Amyloid Can Trigger Brain Damage

 Autopsies of Alzheimer's patients show waxy plaques of a protein called beta-amyloid littering the brain like shrapnel on a battlefield. Yet researchers have failed to establish whether beta-amyloid actually causes the disease.

 Now, a study of monkeys shows that beta-amyloid can indeed damage nerve cells, or neurons, in the brain, especially in older animals.

 Some researchers have suggested that an accumulation of amyloid plaques over many years contributes to Alzheimer's disease, which would help explain why the condition usually strikes the elderly. The new study, however, shows that equal amounts of beta-amyloid inserted into the brains of young and old monkeys are far more destructive in the old ones. The work appears in the July Nature Medicine.

"This animal model shows that beta-amyloid introduced into the brain at levels similar to that in Alzheimer's disease can actually cause brain cell death," says coauthor Bruce A. Yankner, a neurologist at Harvard Medical School and Children's Hospital in Boston.

 The study suggests a "two-hit" pattern in Alzheimer's disease in which plaque accumulation combines with "some other age-related process that is poorly defined as of yet," says Ted M. Dawson, a neurologist at Johns Hopkins Medical Institutions in Baltimore. "It's an interesting paper."

 Alzheimer's disease is the most common form of neurological impairment in the elderly, affecting about 4 million people in the United States. Short-term memory and attention often falter first, followed by language, abstract reasoning, judgment, and insight.

"I think certain protective factors [against beta-amyloid plaque] that we have as young adults gradually vanish with middle age and old age," Yankner says. These traits don't always endure into old age in the population because they would not impart any selective evolutionary advantage, he speculates.

 Some Down's syndrome patients develop plaques early in life but suffer no significant neuronal loss and cognitive decline from them until middle age. The finding that beta-amyloid unleashes its toxicity only in aged brains could explain this observation, Yankner says.
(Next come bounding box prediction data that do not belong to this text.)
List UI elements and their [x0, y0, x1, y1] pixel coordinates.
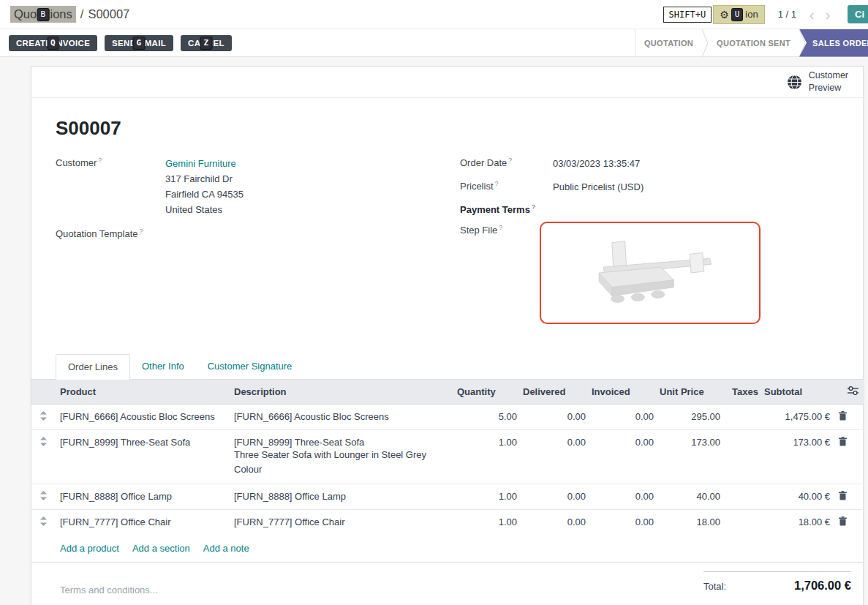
hint-badge-cancel: Z [200, 37, 211, 49]
cancel-button[interactable]: CANCEL Z [181, 35, 232, 51]
cell-description[interactable]: [FURN_6666] Acoustic Bloc Screens [231, 405, 454, 430]
top-bar: Quotations B / S00007 SHIFT+U ⚙ U ion 1 … [0, 0, 868, 29]
customer-field-label: Customer? [56, 156, 165, 217]
field-order-date: Order Date? 03/03/2023 13:35:47 [460, 156, 851, 171]
trash-icon [839, 437, 847, 446]
delete-row-button[interactable] [834, 510, 864, 536]
terms-and-conditions-field[interactable]: Terms and conditions... [60, 571, 158, 595]
cell-delivered[interactable]: 0.00 [520, 430, 589, 484]
optional-columns-header[interactable] [834, 380, 864, 405]
hint-badge-action: U [732, 9, 743, 20]
cell-quantity[interactable]: 1.00 [454, 510, 520, 536]
pager-previous-icon[interactable]: ‹ [804, 7, 820, 22]
customer-preview-link[interactable]: Customer Preview [31, 67, 863, 98]
cell-description[interactable]: [FURN_7777] Office Chair [231, 510, 454, 536]
drag-handle[interactable] [31, 484, 56, 510]
order-lines-table: Product Description Quantity Delivered I… [31, 380, 864, 535]
status-step-quotation[interactable]: QUOTATION [635, 29, 702, 57]
cell-description[interactable]: [FURN_8999] Three-Seat Sofa Three Seater… [231, 430, 454, 484]
status-separator-icon [702, 29, 708, 57]
trash-icon [839, 516, 847, 526]
cell-subtotal: 40.00 € [761, 484, 834, 510]
cell-product[interactable]: [FURN_6666] Acoustic Bloc Screens [56, 405, 231, 430]
drag-handle-icon [40, 411, 47, 421]
optional-columns-icon [848, 386, 858, 395]
column-header-invoiced: Invoiced [589, 380, 657, 405]
column-header-subtotal: Subtotal [761, 380, 834, 405]
step-file-3d-preview [573, 230, 727, 316]
customer-field-value: Gemini Furniture 317 Fairchild Dr Fairfi… [165, 156, 244, 217]
statusbar: QUOTATION QUOTATION SENT SALES ORDER [635, 29, 868, 57]
drag-handle[interactable] [31, 405, 56, 430]
description-line1: [FURN_8999] Three-Seat Sofa [234, 437, 451, 448]
cell-delivered[interactable]: 0.00 [520, 510, 589, 536]
status-step-quotation-sent[interactable]: QUOTATION SENT [708, 29, 799, 57]
cell-quantity[interactable]: 1.00 [454, 484, 520, 510]
breadcrumb-parent-link[interactable]: Quotations B [10, 6, 76, 23]
create-invoice-button[interactable]: CREATE INVOICE Q [9, 35, 97, 51]
cell-taxes[interactable] [723, 484, 761, 510]
action-buttons: CREATE INVOICE Q SEND EMAIL G CANCEL Z [9, 35, 232, 51]
pager-next-icon[interactable]: › [820, 7, 836, 22]
order-line-row: [FURN_6666] Acoustic Bloc Screens [FURN_… [31, 405, 864, 430]
cell-product[interactable]: [FURN_7777] Office Chair [56, 510, 231, 536]
order-date-value[interactable]: 03/03/2023 13:35:47 [553, 156, 640, 171]
status-step-sales-order[interactable]: SALES ORDER [799, 29, 868, 57]
sheet-footer: Terms and conditions... Total: 1,706.00 … [56, 571, 851, 595]
help-icon: ? [495, 180, 499, 187]
send-email-button[interactable]: SEND EMAIL G [105, 35, 173, 51]
tab-other-info[interactable]: Other Info [130, 354, 196, 379]
cell-delivered[interactable]: 0.00 [520, 405, 589, 430]
cell-taxes[interactable] [723, 430, 761, 484]
tab-customer-signature[interactable]: Customer Signature [196, 354, 304, 379]
cell-taxes[interactable] [723, 510, 761, 536]
delete-row-button[interactable] [834, 430, 864, 484]
help-icon: ? [532, 203, 536, 211]
order-line-row: [FURN_8999] Three-Seat Sofa [FURN_8999] … [31, 430, 864, 484]
pricelist-value[interactable]: Public Pricelist (USD) [553, 179, 644, 195]
cell-delivered[interactable]: 0.00 [520, 484, 589, 510]
cell-invoiced[interactable]: 0.00 [589, 405, 657, 430]
cell-invoiced[interactable]: 0.00 [589, 430, 657, 484]
customer-link[interactable]: Gemini Furniture [165, 158, 236, 169]
tab-bar: Order Lines Other Info Customer Signatur… [31, 354, 863, 380]
action-menu-button[interactable]: ⚙ U ion [713, 5, 765, 24]
cell-unit-price[interactable]: 40.00 [657, 484, 723, 510]
shortcut-hint-box: SHIFT+U [663, 7, 712, 23]
customer-address: 317 Fairchild Dr Fairfield CA 94535 Unit… [165, 171, 244, 217]
order-date-label: Order Date? [460, 156, 553, 171]
cell-subtotal: 1,475.00 € [761, 405, 834, 430]
edge-partial-button[interactable]: Ci [848, 5, 868, 23]
trash-icon [839, 491, 847, 500]
cell-quantity[interactable]: 5.00 [454, 405, 520, 430]
delete-row-button[interactable] [834, 484, 864, 510]
help-icon: ? [499, 224, 502, 231]
drag-handle[interactable] [31, 510, 56, 536]
step-file-image-field[interactable] [540, 222, 761, 324]
cell-quantity[interactable]: 1.00 [454, 430, 520, 484]
form-sheet: Customer Preview S00007 Customer? Gemini… [31, 66, 864, 605]
add-product-link[interactable]: Add a product [60, 543, 119, 554]
cell-taxes[interactable] [723, 405, 761, 430]
line-footer-links: Add a product Add a section Add a note [31, 535, 863, 563]
cell-unit-price[interactable]: 295.00 [657, 405, 723, 430]
cell-description[interactable]: [FURN_8888] Office Lamp [231, 484, 454, 510]
add-note-link[interactable]: Add a note [203, 543, 249, 554]
column-header-quantity: Quantity [454, 380, 520, 405]
breadcrumb-separator: / [80, 7, 84, 21]
column-header-delivered: Delivered [520, 380, 589, 405]
tab-order-lines[interactable]: Order Lines [56, 354, 130, 380]
cell-invoiced[interactable]: 0.00 [589, 510, 657, 536]
drag-handle[interactable] [31, 430, 56, 484]
column-header-taxes: Taxes [723, 380, 761, 405]
cell-invoiced[interactable]: 0.00 [589, 484, 657, 510]
cell-unit-price[interactable]: 18.00 [657, 510, 723, 536]
cell-product[interactable]: [FURN_8888] Office Lamp [56, 484, 231, 510]
add-section-link[interactable]: Add a section [132, 543, 190, 554]
handle-column-header [31, 380, 56, 405]
step-file-label: Step File? [460, 223, 540, 324]
delete-row-button[interactable] [834, 405, 864, 430]
cell-product[interactable]: [FURN_8999] Three-Seat Sofa [56, 430, 231, 484]
field-customer: Customer? Gemini Furniture 317 Fairchild… [56, 156, 460, 217]
cell-unit-price[interactable]: 173.00 [657, 430, 723, 484]
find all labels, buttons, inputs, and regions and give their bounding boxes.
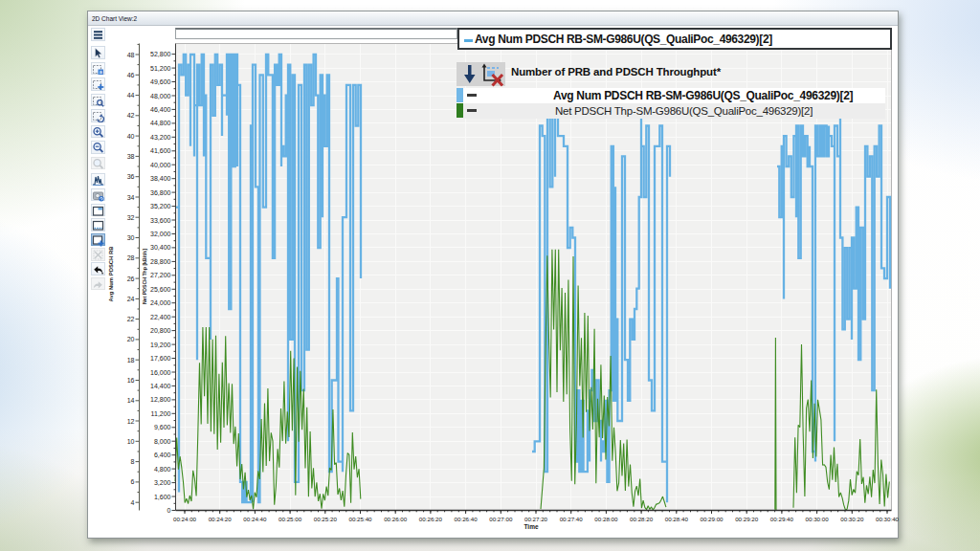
svg-text:12: 12 bbox=[127, 418, 135, 425]
svg-text:34: 34 bbox=[127, 194, 135, 201]
svg-text:00:29:40: 00:29:40 bbox=[770, 516, 794, 522]
svg-text:36: 36 bbox=[127, 173, 135, 180]
svg-text:35,200: 35,200 bbox=[150, 203, 171, 209]
svg-text:32: 32 bbox=[127, 214, 135, 221]
svg-text:46: 46 bbox=[127, 72, 135, 78]
svg-text:3,200: 3,200 bbox=[154, 479, 171, 486]
svg-text:46,400: 46,400 bbox=[150, 106, 171, 113]
svg-text:00:28:40: 00:28:40 bbox=[665, 516, 689, 522]
svg-text:52,800: 52,800 bbox=[150, 51, 171, 57]
svg-text:4,800: 4,800 bbox=[154, 466, 171, 473]
svg-text:0: 0 bbox=[167, 507, 171, 514]
svg-text:Avg Num PDSCH RB: Avg Num PDSCH RB bbox=[108, 246, 114, 301]
svg-text:32,000: 32,000 bbox=[150, 231, 171, 237]
svg-text:14: 14 bbox=[127, 397, 135, 404]
svg-text:43,200: 43,200 bbox=[150, 134, 171, 141]
svg-text:11,200: 11,200 bbox=[151, 410, 171, 417]
svg-text:30: 30 bbox=[127, 234, 135, 241]
svg-text:00:26:40: 00:26:40 bbox=[455, 516, 479, 522]
svg-text:24,000: 24,000 bbox=[150, 299, 171, 306]
svg-text:40: 40 bbox=[127, 133, 135, 140]
svg-text:00:26:00: 00:26:00 bbox=[384, 516, 408, 522]
svg-text:19,200: 19,200 bbox=[150, 342, 171, 348]
svg-text:8: 8 bbox=[131, 458, 135, 465]
svg-text:00:30:20: 00:30:20 bbox=[840, 516, 864, 522]
svg-text:20: 20 bbox=[127, 336, 135, 342]
svg-text:22: 22 bbox=[127, 316, 135, 322]
svg-text:48,000: 48,000 bbox=[150, 93, 171, 99]
svg-text:24: 24 bbox=[127, 296, 135, 302]
svg-text:44: 44 bbox=[127, 92, 135, 99]
svg-text:14,400: 14,400 bbox=[150, 383, 171, 389]
svg-text:16,000: 16,000 bbox=[150, 369, 171, 376]
svg-text:00:29:00: 00:29:00 bbox=[700, 516, 724, 522]
svg-text:4: 4 bbox=[131, 499, 135, 506]
svg-text:Time: Time bbox=[523, 523, 538, 530]
svg-text:00:28:20: 00:28:20 bbox=[630, 516, 654, 522]
svg-text:28,800: 28,800 bbox=[150, 258, 171, 265]
svg-text:36,800: 36,800 bbox=[150, 189, 171, 196]
svg-text:17,600: 17,600 bbox=[150, 355, 171, 362]
svg-text:20,800: 20,800 bbox=[150, 327, 171, 334]
svg-text:41,600: 41,600 bbox=[150, 147, 171, 154]
svg-text:00:29:20: 00:29:20 bbox=[735, 516, 759, 522]
svg-text:44,800: 44,800 bbox=[150, 120, 171, 126]
svg-text:48: 48 bbox=[127, 52, 135, 58]
svg-text:42: 42 bbox=[127, 112, 135, 119]
svg-text:9,600: 9,600 bbox=[154, 424, 171, 430]
svg-text:16: 16 bbox=[127, 377, 135, 384]
svg-text:00:24:20: 00:24:20 bbox=[209, 516, 233, 522]
svg-text:10: 10 bbox=[127, 438, 135, 445]
svg-text:1,600: 1,600 bbox=[154, 494, 171, 500]
svg-text:00:24:00: 00:24:00 bbox=[173, 516, 197, 522]
svg-text:00:24:40: 00:24:40 bbox=[243, 516, 267, 522]
svg-text:00:26:20: 00:26:20 bbox=[419, 516, 443, 522]
svg-text:00:30:40: 00:30:40 bbox=[876, 516, 900, 522]
svg-text:00:30:00: 00:30:00 bbox=[806, 516, 830, 522]
svg-text:49,600: 49,600 bbox=[150, 78, 171, 85]
svg-text:6: 6 bbox=[131, 478, 135, 485]
svg-text:00:28:00: 00:28:00 bbox=[594, 516, 618, 522]
svg-text:30,400: 30,400 bbox=[150, 244, 171, 251]
svg-text:00:27:40: 00:27:40 bbox=[560, 516, 584, 522]
svg-text:27,200: 27,200 bbox=[150, 272, 171, 278]
svg-text:6,400: 6,400 bbox=[154, 452, 171, 458]
svg-text:33,600: 33,600 bbox=[150, 217, 171, 224]
svg-text:22,400: 22,400 bbox=[150, 314, 171, 320]
svg-text:28: 28 bbox=[127, 254, 135, 261]
svg-text:18: 18 bbox=[127, 357, 135, 364]
svg-text:00:25:20: 00:25:20 bbox=[314, 516, 338, 522]
svg-text:25,600: 25,600 bbox=[150, 286, 171, 293]
svg-text:00:27:20: 00:27:20 bbox=[524, 516, 548, 522]
svg-text:38,400: 38,400 bbox=[150, 175, 171, 182]
svg-text:Net PDSCH Thp [kBit/s]: Net PDSCH Thp [kBit/s] bbox=[142, 249, 147, 304]
svg-text:51,200: 51,200 bbox=[150, 65, 171, 72]
svg-text:00:25:00: 00:25:00 bbox=[278, 516, 302, 522]
svg-text:38: 38 bbox=[127, 153, 135, 160]
svg-text:00:27:00: 00:27:00 bbox=[489, 516, 513, 522]
svg-text:00:25:40: 00:25:40 bbox=[348, 516, 372, 522]
svg-text:8,000: 8,000 bbox=[154, 438, 171, 445]
svg-text:26: 26 bbox=[127, 276, 135, 282]
svg-text:40,000: 40,000 bbox=[150, 162, 171, 168]
svg-text:12,800: 12,800 bbox=[150, 396, 171, 403]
 To assess how the effect of beta-amyloid varies with age, the researchers placed small amounts of the protein into the brains of rhesus monkeys, marmoset monkeys, and rats. After 11 days, they looked for three kinds of damage: destruction of neurons; harmful proliferation of microglia, small cells that act as part of the brain's support structure; and chemical changes in tau protein, which can contribute to the tangles typically found in Alzheimer's patients' brains.

 Postmortem examinations showed that four rhesus monkeys aged 25 to 28 years each incurred much more of all three forms of brain damage than either of two 5-year-olds. All five older marmosets tested, aged 8 to 10 years, also showed considerable neuronal damage, compared with five other marmosets only 2 or 3 years old.

 Moreover, the old rhesus monkeys experienced considerably more brain damage than the old marmosets. By contrast, the old rats in this study, aged 24 to 26 months, were largely unaffected by beta-amyloid, Yankner says. Rats rarely live more than 3 years.

 While the findings establish that beta- amyloid is toxic to aged but not young primates' brains, they also suggest that animals with long life spans may be at greater risk from the protein than those that lead short lives.

 Scientists have puzzled over earlier research in which rodents didn't experience brain damage from beta-amyloid plaque. Such results had cast doubt on the idea that the plaques cause the dementia associated with Alzheimer's disease in humans. The new study establishes that the dangers of beta-amyloid are species-specific, very weak in rats but strong in primates, particularly higher ones.